::: Data for this task :::

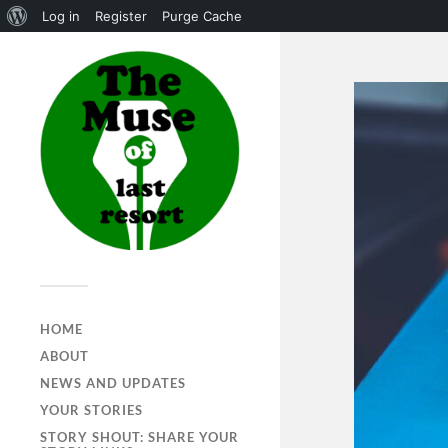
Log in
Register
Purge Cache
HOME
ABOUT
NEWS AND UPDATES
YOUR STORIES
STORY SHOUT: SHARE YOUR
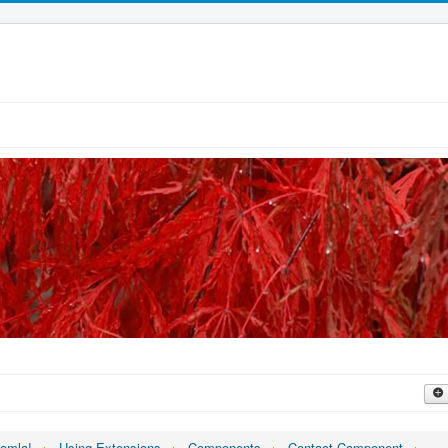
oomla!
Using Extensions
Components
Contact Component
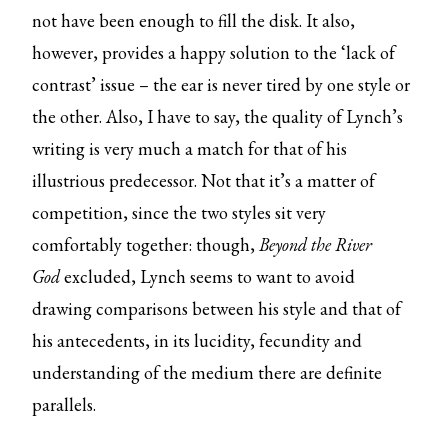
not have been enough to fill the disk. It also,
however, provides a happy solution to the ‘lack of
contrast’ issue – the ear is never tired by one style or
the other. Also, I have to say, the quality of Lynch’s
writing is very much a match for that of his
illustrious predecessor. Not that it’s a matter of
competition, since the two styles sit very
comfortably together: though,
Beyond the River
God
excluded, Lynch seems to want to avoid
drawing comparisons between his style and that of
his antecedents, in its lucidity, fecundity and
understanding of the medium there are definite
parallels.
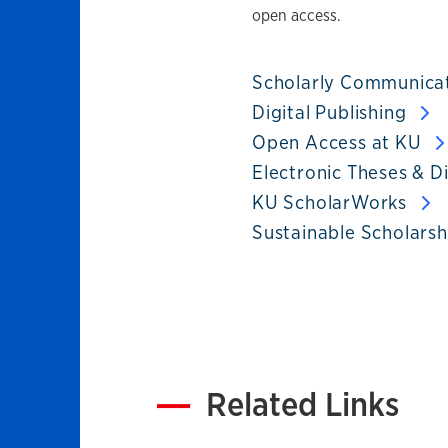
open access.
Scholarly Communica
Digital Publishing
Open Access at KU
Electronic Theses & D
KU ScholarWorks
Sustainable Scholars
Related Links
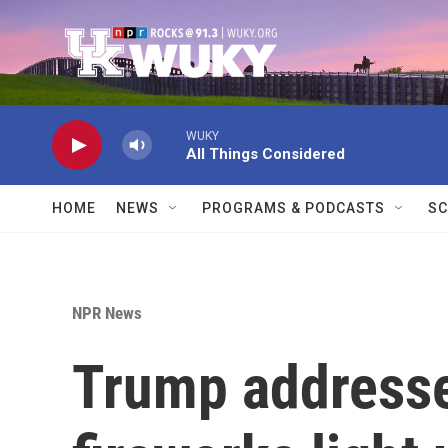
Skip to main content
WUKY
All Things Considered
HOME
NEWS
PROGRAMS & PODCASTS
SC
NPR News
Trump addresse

:::
::: Data for this task :::

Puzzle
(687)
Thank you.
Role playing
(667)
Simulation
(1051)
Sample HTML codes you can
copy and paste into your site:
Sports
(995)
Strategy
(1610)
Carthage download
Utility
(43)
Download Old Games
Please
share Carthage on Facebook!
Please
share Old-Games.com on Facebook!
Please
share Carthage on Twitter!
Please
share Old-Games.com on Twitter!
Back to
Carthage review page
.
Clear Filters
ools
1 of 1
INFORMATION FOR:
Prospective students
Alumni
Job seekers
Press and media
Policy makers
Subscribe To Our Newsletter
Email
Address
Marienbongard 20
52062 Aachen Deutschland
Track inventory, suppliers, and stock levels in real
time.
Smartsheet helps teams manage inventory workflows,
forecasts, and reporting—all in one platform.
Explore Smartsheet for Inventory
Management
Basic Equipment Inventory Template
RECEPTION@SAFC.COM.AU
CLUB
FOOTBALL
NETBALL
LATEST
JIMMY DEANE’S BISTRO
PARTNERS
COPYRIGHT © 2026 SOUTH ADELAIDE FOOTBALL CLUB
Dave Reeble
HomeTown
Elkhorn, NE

:::

### [Aim of the task]
The lines sought are those in the data above that include the string "Carthage"; copy each one.

### [Answer section]
Carthage download
share Carthage on Facebook!
share Carthage on Twitter!
Carthage review page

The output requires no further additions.